## Brief
Copy the result of filtering the entries below for lines that include the string "Manicotti".
>>>>>
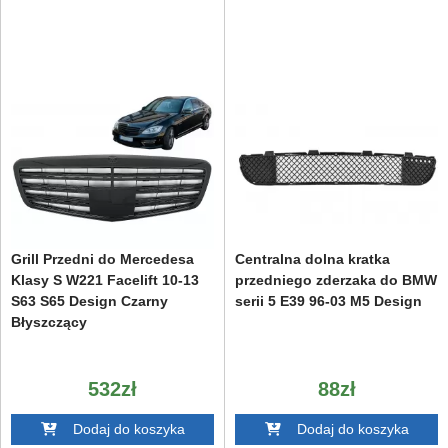
Grill Przedni do Mercedesa
Centralna dolna kratka
Klasy S W221 Facelift 10-13
przedniego zderzaka do BMW
S63 S65 Design Czarny
serii 5 E39 96-03 M5 Design
Błyszczący
532zł
88zł
Dodaj do koszyka
Dodaj do koszyka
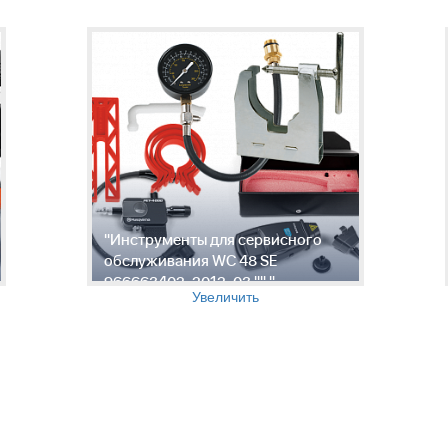
"Инструменты для сервисного
обслуживания WC 48 SE
966663402, 2012-03 "" "
Увеличить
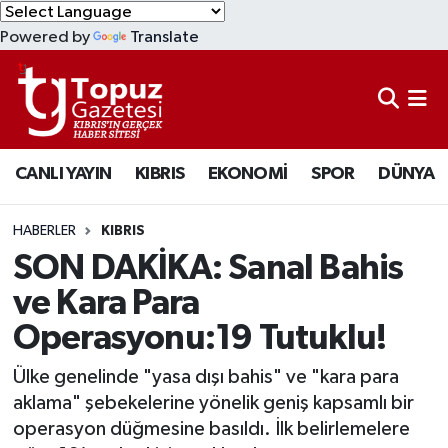
Powered by
Translate
KIBRIS
Lefkoşa Nöbetçi Eczaneler
DÜNYA
Lefkoşa Hava Durumu
CANLI YAYIN
KIBRIS
EKONOMİ
SPOR
DÜNYA
EKONOMİ
Lefkoşa Trafik Yoğunluk Haritası
MAGAZİN
Süper Lig Puan Durumu ve Fikstür
HABERLER
KIBRIS
SON DAKİKA: Sanal Bahis
SAĞLIK
Tüm Manşetler
ve Kara Para
Operasyonu:19 Tutuklu!
SPOR
Son Dakika Haberleri
Ülke genelinde "yasa dışı bahis" ve "kara para
TEKNOLOJİ
Haber Arşivi
aklama" şebekelerine yönelik geniş kapsamlı bir
operasyon düğmesine basıldı. İlk belirlemelere
TÜRKİYE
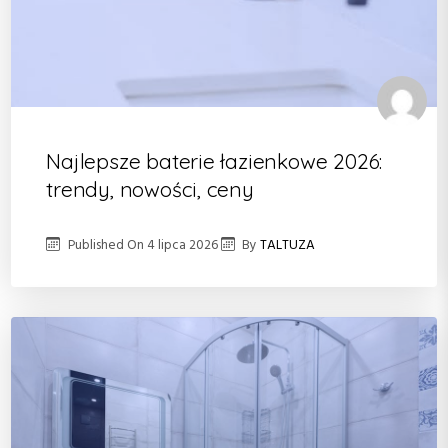
Najlepsze baterie łazienkowe 2026:
trendy, nowości, ceny
Published On
4 lipca 2026
By
TALTUZA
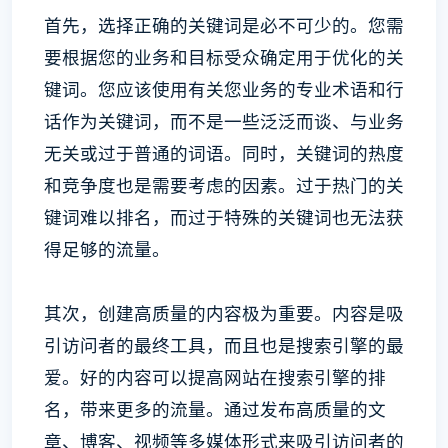
首先，选择正确的关键词是必不可少的。您需
要根据您的业务和目标受众确定用于优化的关
键词。您应该使用有关您业务的专业术语和行
话作为关键词，而不是一些泛泛而谈、与业务
无关或过于普通的词语。同时，关键词的热度
和竞争度也是需要考虑的因素。过于热门的关
键词难以排名，而过于特殊的关键词也无法获
得足够的流量。
其次，创建高质量的内容极为重要。内容是吸
引访问者的最终工具，而且也是搜索引擎的最
爱。好的内容可以提高网站在搜索引擎的排
名，带来更多的流量。通过发布高质量的文
章、博客、视频等多媒体形式来吸引访问者的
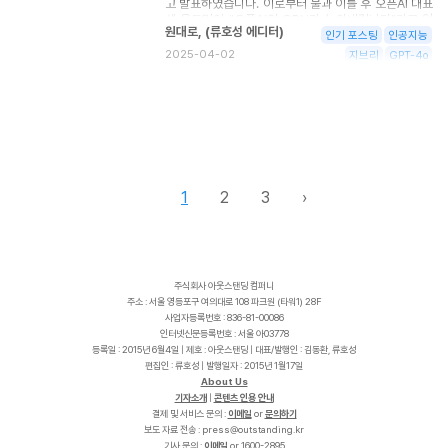
고 발표하였습니다. 이로부터 불과 이틀 후 오픈AI 대표
다. 하지만 모바일과 플랫폼이 세상을 뒤흔들고 유니콘
샘 올트먼이 "오픈AI의 GPU가 녹아내립니다"라고 엄
기업이 탄생하던 2010년대 이후, 스타트업 생태계는
원대로
,
(
류호성 에디터
)
살을 부릴 정도로, 전 세계인들의 'Ghiblify'(지브리 스
인기 포스팅
인공지능
그야말로 '쩐의 전쟁'이 되었고, VC 투자 역시 양극화되
튜디오 스타일로 이미지 생성하기) 놀이는 폭발적인 인
2025-04-02
는 모습을 보이고 있습니다. 하지만 이제 인공지능(AI)
지브리
GPT-4o
기를 끌고 있습니다. 이 GPT-4o 이미지 생성 서비스
이라는 거대한 세 번째 물결 앞에서, 시드-스트래핑은
를 사용해 보니, 2022년 11월 30일 오픈AI의 Chat-
그 어느 때보다 현실적이고 강력한 대안 전략으로 떠오
GPT가 처음 출시되었을 때의 충격 이상이었습니다.
르고 있습니다. 스타트업 자금 조달에는 크게 두 가지
Chat-GPT는 어렵게만 보이던 AI를 채팅 UI/UX를 통
길이 있었습니다. 하나는 부트스트래핑입니다. 외부 투
해 일반인들도 빠르고 쉽게 사용할 수 있게 만들어 주었
자 없이 오롯이 창업자 자신의 자금과 초기 수익으로 사
습니다. 마찬가지로 이미 수많은 이미지 생성 서비스가
업을 일궈 나가는 방식입니다. 완벽한 통제권을 유지할
있었지만 이들을 제대로 쓰려면 프롬프트부터 정교하게
수 있지만, 성장은 더디고 고통스러울 수 있습니다.
잘 작성해야 하였고 이런 사용법 자체가 노하우였습니
다. 그래서 일반인들의 접근이 수월하지 않았습니다. 하
1
2
3
›
지만 GPT-4o는 '개떡같이 말해도 찰떡같이 알아듣는'
똘똘한 디자이너에게 편하게 요청하는 느낌을 주었습니
다. 이 경험은 마치 태풍의 눈을 목격한 것 같았습니다.
우리가 지금 역사적 변곡점에 서 있다는 실감이 들었습
니다. 지브리 스튜디오의 그림체뿐 아니라 우리가 알고
주식회사 아웃스탠딩 컴퍼니
있는 대부분의 그림체를 단숨에 흉내 내는 것에 그치지
주소 : 서울 영등포구 여의대로 108 파크원 (타워1) 28F
않고, 웬만한 이미지 편집과 수정도 채팅으로 손쉽게 바
사업자등록번호 : 836-81-00086
로 가능해졌습니다. 여기에 Vibe Coding(AI와 개발자
인터넷신문등록번호 : 서울 아03778
가 협업하여 코드를 작성하는 방식)까지 결합하면 어떤
등록일 : 2015년 6월4일 | 제호 : 아웃스탠딩 | 대표/발행인 : 김동환, 류호성
일이 벌어질지 상상해보십시오.
편집인 : 류호성 | 발행일자 : 2015년 1월17일
About Us
기자소개
|
콘텐츠 인용 안내
결제 및 서비스 문의 :
이메일
or
문의하기
보도 자료 전송 :
p
r
e
s
s
@
o
u
t
s
t
a
n
d
i
n
g
.
k
r
기사 문의 :
이메일
or 1600-2895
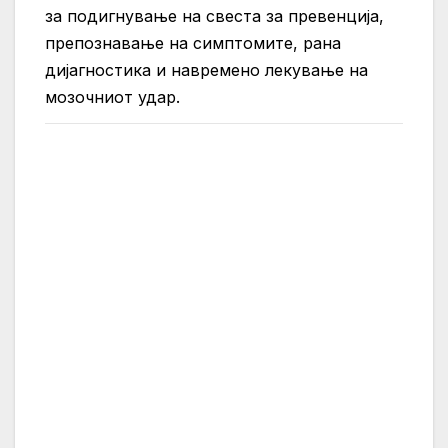
за подигнување на свеста за превенција,
препознавање на симптомите, рана
дијагностика и навремено лекување на
мозочниот удар.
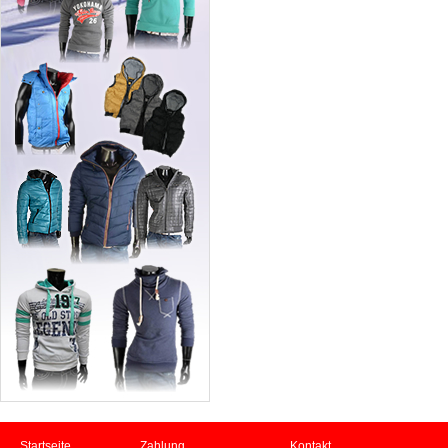
Startseite
Zahlung
Kontakt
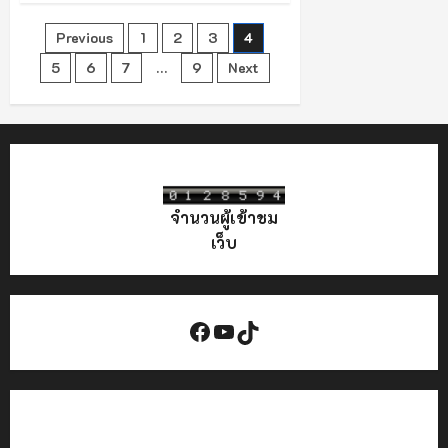
ติ”
ลุย
Posts
Previous
1
2
3
4
เต็ม
สูบ
8
5
6
7
…
9
Next
pagination
มาตรการ
ดูด
ซับ
ลำไย
พร้อม
แปรรูป
กว่า
2.5
แสน
ตัน
จำนวนผู้เข้าชม
เดิน
หน้า
เว็บ
เชิง
รุก
ทั้ง
ใน-
นอก
ประเทศ
Facebook
YouTube
TikTok
ดัน
ตลาด
ส่ง
ออก
ดึง
ราคา
ทั้ง
ระบบ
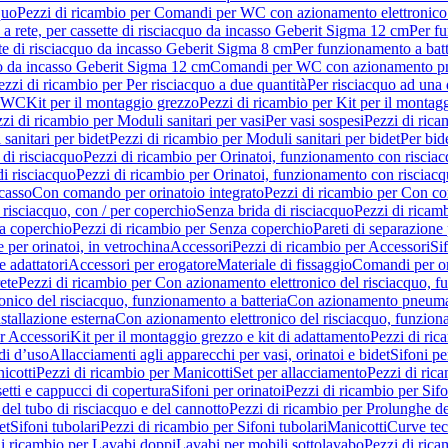
quo
Pezzi di ricambio per Comandi per WC con azionamento elettronico 
a rete, per cassette di risciacquo da incasso Geberit Sigma 12 cm
Per fu
tte di risciacquo da incasso Geberit Sigma 8 cm
Per funzionamento a batt
quo da incasso Geberit Sigma 12 cm
Comandi per WC con azionamento pne
ezzi di ricambio per Per risciacquo a due quantità
Per risciacquo ad una 
r WC
Kit per il montaggio grezzo
Pezzi di ricambio per Kit per il montag
zi di ricambio per Moduli sanitari per vasi
Per vasi sospesi
Pezzi di rica
sanitari per bidet
Pezzi di ricambio per Moduli sanitari per bidet
Per bid
di risciacquo
Pezzi di ricambio per Orinatoi, funzionamento con risciac
i risciacquo
Pezzi di ricambio per Orinatoi, funzionamento con risciacq
ncasso
Con comando per orinatoio integrato
Pezzi di ricambio per Con co
risciacquo, con / per coperchio
Senza brida di risciacquo
Pezzi di ricam
a coperchio
Pezzi di ricambio per Senza coperchio
Pareti di separazione 
e per orinatoi, in vetrochina
Accessori
Pezzi di ricambio per Accessori
Si
e adattatori
Accessori per erogatore
Materiale di fissaggio
Comandi per or
ete
Pezzi di ricambio per Con azionamento elettronico del risciacquo, f
onico del risciacquo, funzionamento a batteria
Con azionamento pneumat
stallazione esterna
Con azionamento elettronico del risciacquo, funziona
r Accessori
Kit per il montaggio grezzo e kit di adattamento
Pezzi di ric
i d’uso
Allacciamenti agli apparecchi per vasi, orinatoi e bidet
Sifoni pe
icotti
Pezzi di ricambio per Manicotti
Set per allacciamento
Pezzi di ric
etti e cappucci di copertura
Sifoni per orinatoi
Pezzi di ricambio per Sifo
del tubo di risciacquo e del cannotto
Pezzi di ricambio per Prolunghe de
et
Sifoni tubolari
Pezzi di ricambio per Sifoni tubolari
Manicotti
Curve te
di ricambio per Lavabi doppi
Lavabi per mobili sottolavabo
Pezzi di rica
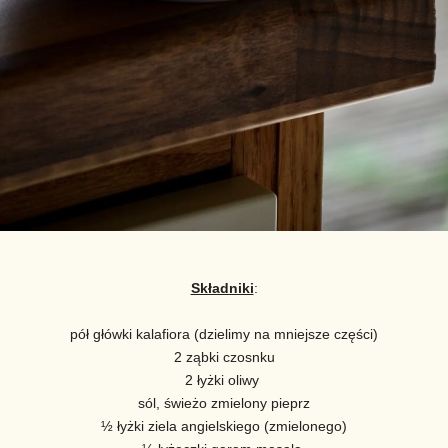
Składniki
:
pół główki kalafiora (dzielimy na mniejsze części)
2 ząbki czosnku
2 łyżki oliwy
sól, świeżo zmielony pieprz
½ łyżki ziela angielskiego (zmielonego)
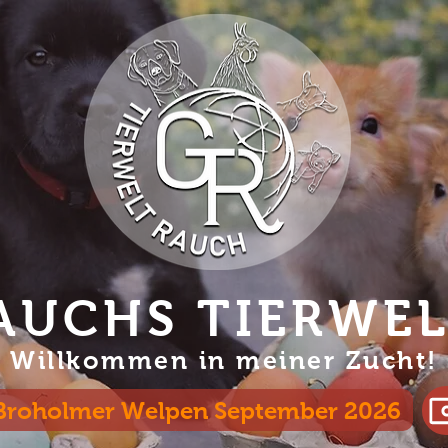
AUCHS TIERWE
Willko
mmen in meiner Zucht!
Broholmer Welpen September 2026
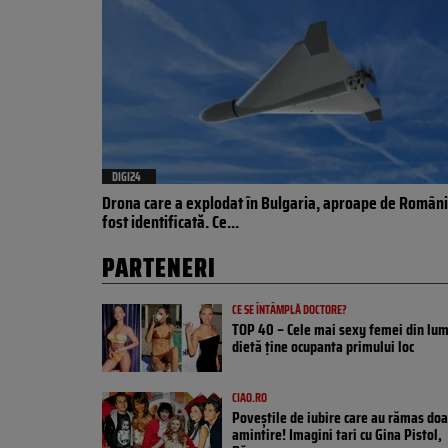
DIGI24
Drona care a explodat în Bulgaria, aproape de Români
fost identificată. Ce...
PARTENERI
CE SE ÎNTÂMPLĂ DOCTORE?
TOP 40 – Cele mai sexy femei din lum
dietă ține ocupanta primului loc
CIAO.RO
Poveştile de iubire care au rămas doa
amintire! Imagini tari cu Gina Pistol,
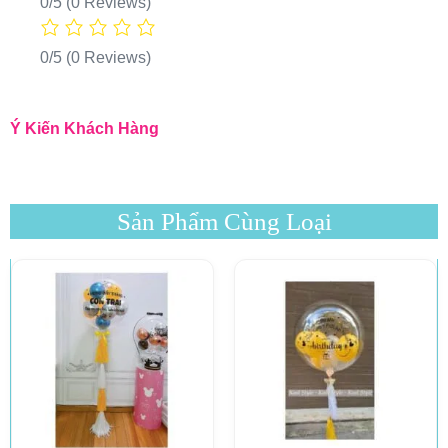
0/5
(0 Reviews)
0/5
(0 Reviews)
Ý Kiến Khách Hàng
Sản Phẩm Cùng Loại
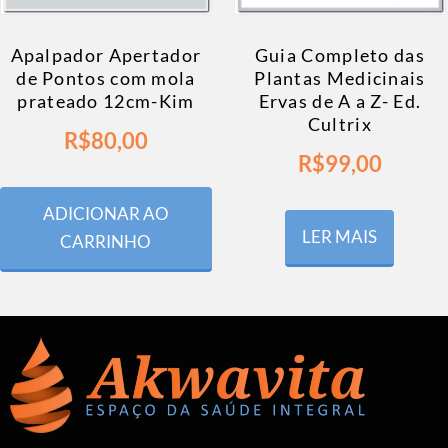
Apalpador Apertador
Guia Completo das
de Pontos com mola
Plantas Medicinais
prateado 12cm-Kim
Ervas de A a Z- Ed.
Cultrix
R$
80,00
R$
99,00
ADICIONAR AO
LER MAIS
CARRINHO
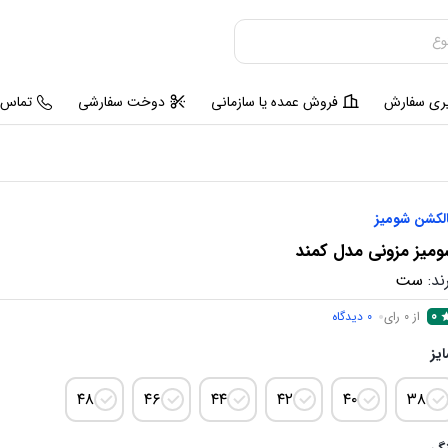
یری سفارش
فروش عمده یا سازمانی
دوخت سفارشی
تماس ب
لکشن شومیز
میز مزونی مدل کمند
ند:
ست
0
از 0 رای
0
دیدگاه
یز
۴۸
۴۶
۴۴
۴۲
۴۰
۳۸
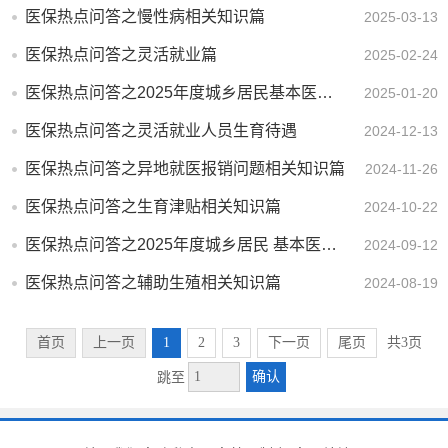
医保热点问答之慢性病相关知识篇
2025-03-13
医保热点问答之灵活就业篇
2025-02-24
医保热点问答之2025年度城乡居民基本医疗保险参保缴费相关知识篇
2025-01-20
医保热点问答之灵活就业人员生育待遇
2024-12-13
医保热点问答之异地就医报销问题相关知识篇
2024-11-26
医保热点问答之生育津贴相关知识篇
2024-10-22
医保热点问答之2025年度城乡居民 基本医疗保险参保缴费篇
2024-09-12
医保热点问答之辅助生殖相关知识篇
2024-08-19
首页
上一页
1
2
3
下一页
尾页
共3页
确认
跳至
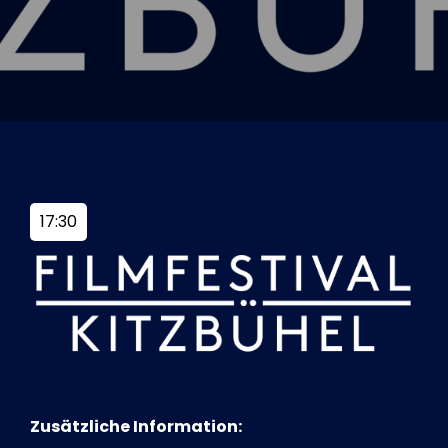
Tickets
Kurier Romy 2026
17:30
Zusätzliche Information:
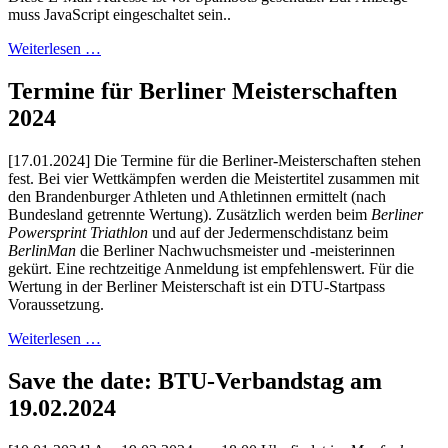
muss JavaScript eingeschaltet sein.
.
Weiterlesen …
Termine für Berliner Meisterschaften
2024
[17.01.2024] Die Termine für die Berliner-Meisterschaften stehen
fest. Bei vier Wettkämpfen werden die Meistertitel zusammen mit
den Brandenburger Athleten und Athletinnen ermittelt (nach
Bundesland getrennte Wertung). Zusätzlich werden beim
Berliner
Powersprint Triathlon
und auf der Jedermenschdistanz beim
BerlinMan
die Berliner Nachwuchsmeister und -meisterinnen
gekürt. Eine rechtzeitige Anmeldung ist empfehlenswert. Für die
Wertung in der Berliner Meisterschaft ist ein DTU-Startpass
Voraussetzung.
Weiterlesen …
Save the date: BTU-Verbandstag am
19.02.2024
<<<<<
## Response to the exercise
Pezzi di ricambio per Manicotti
Manicotti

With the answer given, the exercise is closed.